– А как же иначе? Все эти поклонники святого искусства, которое они объявили новым богом, это флюс, настоящий флюс на физиономии общества-с! Послушайте, Пётр Андреевич, Шекспир был прав: «так сладок мёд, что, наконец, и горек, избыток вкуса убивает вкус». У нас вкус убивается! Они уже не знают, чем себя взбулгачить, как ещё извратиться и развратиться. Кокаинисты, сектанты, хлысты… Столы вертят повсеместно! Я слышал, даже в царском семействе столы-то крутят. Кстати, что вы скажете о Царе? Прежде, подумайте, что был Царь? Бог на земле-с! Фигура недосягаемая-с! Но которую можно было увидеть как Николая Павлыча, гуляющим по улице! А что теперь? Увидеть-то Царя сложнёхонько, потому что Царь народа боится, а народ ему не верит, а зато сплетней, сплетней! И, вот, Царь становится простым смертным, не божеством, а обычным интеллигентом, даже мещанином, только в короне!
– Не вы ли этому способствуете?
– Мы-с, Пётр Андреевич, мы-с. Мы уничтожаем-с старые мифы и создаём новые – на день, пока не станут скучны-с! А потом можно придумать что-то новое-с! И так до тех пор, пока нарыв не прорвётся, и гной не затопит нас всех, виноватых и правых – не разбирая.
– Скажите, Любовицкий, если вы считаете, что это приведёт к такому исходу, зачем же вы это делаете?
– Исход зависит не от меня-с. Изменить его не в моей власти! Поэтому остаётся только одно: пока не настал он, получить всё, что ещё можно получить от нашей гнусной жизни – а после нас хоть потоп!
– И вам не жаль тех, кого потопит?
– Мне никого не жаль. Мне только, как учёному, любопытно-с наблюдать процесс разложения, фиксировать его этапы. Это ещё не последний этап. Они будут разлагаться ещё лет двадцать, упиваясь своим собственным разложением и воспринимая, вообразите-с, это разложение, как новую истину, за которой они все гоняются. Теперь ведь пророки-с кругом, всякий своё слово несёт, причём несёт глупость чудовищную-с! Слыхали-с вы проповедника с Сивцева Вражка? Нет-с? Послушайте-с! Замечательный субъект! К нему публика собирается: аристократия, интеллигенция, мещане, рабочие – каждой твари по паре. Между прочим, генеральшу Дагомыжскую там видел как-то…
– Вот как? И кто же таков этот ваш проповедник?
– Пётр Андреевич, я просто так информацией не делюсь. Прокомментируете мне дело по его окончании – расскажу вам про проповедника-с. Только мне-с! Чтобы больше ни у кого-с такого материала не было-с!
– Идите к чёрту, Любовицкий!
– Да неужто вам жалко-с?
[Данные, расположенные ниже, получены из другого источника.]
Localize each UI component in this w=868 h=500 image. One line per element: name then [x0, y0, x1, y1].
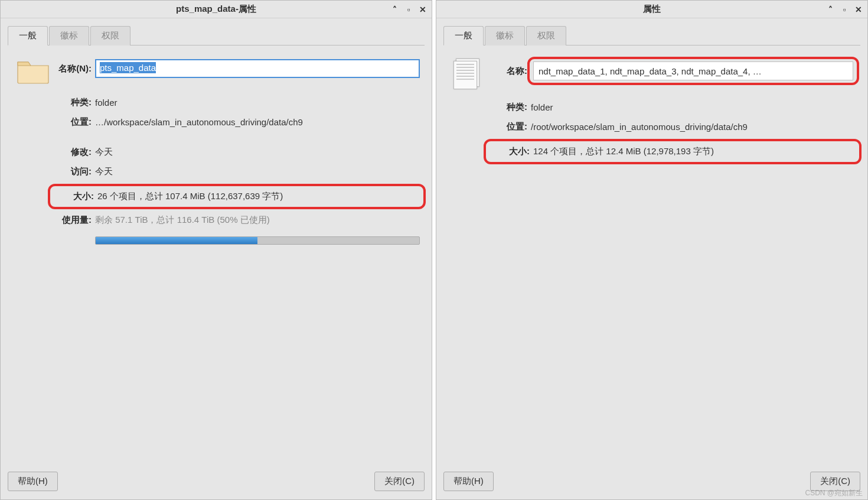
- modified-label: 修改:: [54, 147, 95, 158]
- size-value: 26 个项目，总计 107.4 MiB (112,637,639 字节): [97, 191, 417, 202]
- window-controls: ˄ ▫ ✕: [825, 1, 864, 18]
- close-button[interactable]: 关闭(C): [810, 472, 860, 491]
- name-label: 名称:: [490, 66, 531, 77]
- name-display: ndt_map_data_1, ndt_map_data_3, ndt_map_…: [533, 61, 853, 80]
- kind-label: 种类:: [54, 97, 95, 108]
- size-label: 大小:: [56, 191, 97, 202]
- location-label: 位置:: [54, 116, 95, 128]
- tab-general[interactable]: 一般: [443, 26, 484, 46]
- titlebar[interactable]: 属性 ˄ ▫ ✕: [436, 1, 867, 18]
- modified-value: 今天: [95, 147, 420, 158]
- usage-progress: [95, 236, 420, 245]
- name-input[interactable]: pts_map_data: [95, 59, 420, 78]
- window-title: pts_map_data-属性: [176, 4, 256, 15]
- footer: 帮助(H) 关闭(C): [436, 466, 867, 499]
- properties-window-left: pts_map_data-属性 ˄ ▫ ✕ 一般 徽标 权限 名称(N): pt…: [0, 0, 432, 500]
- name-highlight: ndt_map_data_1, ndt_map_data_3, ndt_map_…: [527, 57, 859, 85]
- footer: 帮助(H) 关闭(C): [1, 466, 432, 499]
- usage-text: 剩余 57.1 TiB，总计 116.4 TiB (50% 已使用): [95, 215, 420, 226]
- file-icon: [448, 57, 490, 90]
- kind-label: 种类:: [490, 102, 531, 113]
- help-button[interactable]: 帮助(H): [443, 472, 494, 491]
- tab-emblems[interactable]: 徽标: [49, 26, 89, 46]
- maximize-icon[interactable]: ▫: [839, 4, 850, 15]
- tabs: 一般 徽标 权限: [443, 25, 860, 46]
- close-icon[interactable]: ✕: [853, 4, 864, 15]
- window-controls: ˄ ▫ ✕: [389, 1, 428, 18]
- location-value: …/workspace/slam_in_autonomous_driving/d…: [95, 117, 420, 127]
- tab-content: 名称: ndt_map_data_1, ndt_map_data_3, ndt_…: [436, 46, 867, 466]
- location-value: /root/workspace/slam_in_autonomous_drivi…: [531, 122, 856, 132]
- tab-permissions[interactable]: 权限: [526, 26, 566, 46]
- tab-emblems[interactable]: 徽标: [485, 26, 525, 46]
- help-button[interactable]: 帮助(H): [8, 472, 58, 491]
- size-highlight: 大小: 26 个项目，总计 107.4 MiB (112,637,639 字节): [48, 184, 426, 209]
- tabs: 一般 徽标 权限: [8, 25, 425, 46]
- usage-progress-fill: [96, 237, 257, 244]
- tab-permissions[interactable]: 权限: [90, 26, 130, 46]
- properties-window-right: 属性 ˄ ▫ ✕ 一般 徽标 权限: [436, 0, 868, 500]
- close-icon[interactable]: ✕: [417, 4, 428, 15]
- size-highlight: 大小: 124 个项目，总计 12.4 MiB (12,978,193 字节): [484, 139, 862, 164]
- maximize-icon[interactable]: ▫: [403, 4, 414, 15]
- window-title: 属性: [643, 4, 661, 15]
- kind-value: folder: [95, 98, 420, 108]
- accessed-label: 访问:: [54, 166, 95, 177]
- titlebar[interactable]: pts_map_data-属性 ˄ ▫ ✕: [1, 1, 432, 18]
- name-label: 名称(N):: [54, 63, 95, 74]
- minimize-icon[interactable]: ˄: [389, 4, 400, 15]
- tab-general[interactable]: 一般: [8, 26, 48, 46]
- usage-label: 使用量:: [54, 215, 95, 226]
- location-label: 位置:: [490, 121, 531, 132]
- folder-icon: [12, 57, 54, 85]
- tab-content: 名称(N): pts_map_data 种类: folder 位置: …/wor…: [1, 46, 432, 466]
- kind-value: folder: [531, 102, 856, 112]
- size-value: 124 个项目，总计 12.4 MiB (12,978,193 字节): [533, 146, 853, 157]
- close-button[interactable]: 关闭(C): [374, 472, 425, 491]
- accessed-value: 今天: [95, 166, 420, 177]
- minimize-icon[interactable]: ˄: [825, 4, 836, 15]
- size-label: 大小:: [492, 146, 533, 157]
Теперь ведь скрыть ничего нельзя – всё на публику-с несут. А вам по окончании дела жаль пару слов сказать?
– Хорошо, я дам вам комментарий. Что там за проповедник?
– Ничтожнейший тип. Чахоточный. Прозывается Симоном Волховым. Но это не настоящее его имя. А зовут его Лазарь Давидович Канторович. Папаша его был спекулянтом в Малороссии… Вы сходите, послушайте его. И присмотритесь к публике, которая его навещает-с. Примечательные субъекты-с! Революционеры, психопаты всех мастей… Присмотритесь.
– Что ж, благодарю за сведения.
– Не забудьте про обещанный комментарий.
Вигель поморщился, как от зубной боли. Он вдруг понял, что такие люди, как Любовицкий, не только раздражают его, но даже – пугают. Пугают своей не насыщаемой жаждой разрушения мира, в котором они играют не ту роль, которую бы хотели. Не они ли старательно и безумно создают год за годом питательную среду для взращивания преступников, террористов, самоубийц, различного рода сумасшедших, в той или иной мере опасных для общества? И какой цинизм! Ему нравится наблюдать извращения людей, которых он презирает! Это его развлечение. Пожалуй, случись вдруг революция, он бы тоже смотрел на неё с любопытством сквозь стёкла своих очков, фиксируя её пороки, упиваясь, пока бы она не поглотила его. Что за жажда отравленных источников у этих людей? Непонятно и отвратительно. После общения с ними отчего-то возникает сильнейшее желание вымыться в бане…
С такими мыслями Вигель возвратился домой. У Аси были с визитом Володя и Надя Олицкие, и из гостиной доносились звуки рояля и красивый голос Володи, выводивший свои недавно написанные романсы. Вторгаться в это весёлое общество с мрачным грузом на душе Пётр Андреевич не стал, решив вначале переодеться и доложить о ходе следствия Николаю Степановичу.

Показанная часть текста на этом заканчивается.